Zambia Black and White
I suspect this is true of most people, and I suspect this due to the fact it is true of me and was true of the three people with whom I traveled – even if you buy a new camera months before a major trip, you spend a lot of time on the trip exploring what your camera can do. You’d think that we would spend some major time educating ourselves before we go, but life intrudes, with demands and time consuming errands, and the focus just isn’t on learning your camera and its capabilities.
For me, the truth is even worse. AdventureMan gave me the new Lumix for Christmas, and I took a few photos with it, and really used the earlier Lumix with which I am now very familiar. I could always count on it to get great shots.
There are two things I love about this camera. I used to carry a big huge Nikon everywhere – Kenya, Tanzania, Botswana, Nabimia – backpack full of lenses and cleaning supplies, having to change lenses, and often not having enough light. . . the Lumix fits in my purse, and is easily cleaned. You don’t switch lenses; it has a lot of versatility, and it takes photos in very low light. In fact, I often have two in my purse; I bought a smaller one for everyday-in-a-hurry photos. I use it when you might use your phone camera.
This time, early on, I discovered the Scenic mode: sunset. It allowed me to shoot exactly what I was seeing, those stunning colors of the African sunset (LOL, during burning season, the atmosphere is full of particulate, and that gives it those amazing colors.)

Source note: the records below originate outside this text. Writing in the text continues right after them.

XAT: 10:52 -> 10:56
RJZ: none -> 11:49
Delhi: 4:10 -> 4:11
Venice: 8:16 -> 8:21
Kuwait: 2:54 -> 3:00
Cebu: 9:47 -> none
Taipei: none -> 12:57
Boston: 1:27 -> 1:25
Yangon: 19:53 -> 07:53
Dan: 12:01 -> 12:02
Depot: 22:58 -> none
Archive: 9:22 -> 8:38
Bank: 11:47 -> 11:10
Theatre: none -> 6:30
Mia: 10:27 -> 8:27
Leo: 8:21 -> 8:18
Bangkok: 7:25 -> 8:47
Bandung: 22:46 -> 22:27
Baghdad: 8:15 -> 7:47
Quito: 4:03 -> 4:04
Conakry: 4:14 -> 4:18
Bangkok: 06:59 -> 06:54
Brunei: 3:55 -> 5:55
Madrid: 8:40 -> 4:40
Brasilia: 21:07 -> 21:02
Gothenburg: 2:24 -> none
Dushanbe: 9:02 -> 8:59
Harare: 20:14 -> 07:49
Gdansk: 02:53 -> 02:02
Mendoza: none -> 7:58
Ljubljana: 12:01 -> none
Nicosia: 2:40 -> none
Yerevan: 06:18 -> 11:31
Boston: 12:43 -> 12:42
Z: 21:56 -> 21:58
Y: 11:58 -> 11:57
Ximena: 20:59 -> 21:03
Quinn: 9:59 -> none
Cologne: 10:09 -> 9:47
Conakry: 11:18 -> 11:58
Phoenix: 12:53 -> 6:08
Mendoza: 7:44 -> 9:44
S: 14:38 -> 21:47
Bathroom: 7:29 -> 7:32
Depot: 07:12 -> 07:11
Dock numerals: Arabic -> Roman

At Nsefu Camp, the oldest Robin Pope Camp, they have decorated with old black and whites, and there is a romance to some of those very old photos that intrigued me. I have a wall in my office, a wall no one else can see, and I think it would be fun to have a romantic Africa series, black and white, so I decided to use my Color Mode: Dynamic Black and White. It gave me exactly what I was looking for, and I also learned that to get that old time look, I needed NOT to use the zoom, but to take the photos in context.
The bright sun, reflecting off the tusks, the backs of the hippos, the water, palm leaves, contrasting with the deeper darks of the green bushes, trees and foliage, is what makes them pop. I took a lot of mediocre shots; I won’t bore you with them, it’s a lot like the leopard, bad things can happen, or there just isn’t enough contrast to make it a good photo.
These are the ones I am enjoying. I’ll probably choose 4 – 6 of them to have printed
This is where we had coffee/tea in Chongwe; doesn’t it look early 1900′s to you?
I love this one; I think it is a matter of perspective:
It sounds funny, but it helps to be a quilter. When you are doing a quilt, you have to have a focus, and you need contrast to make the quilt effective.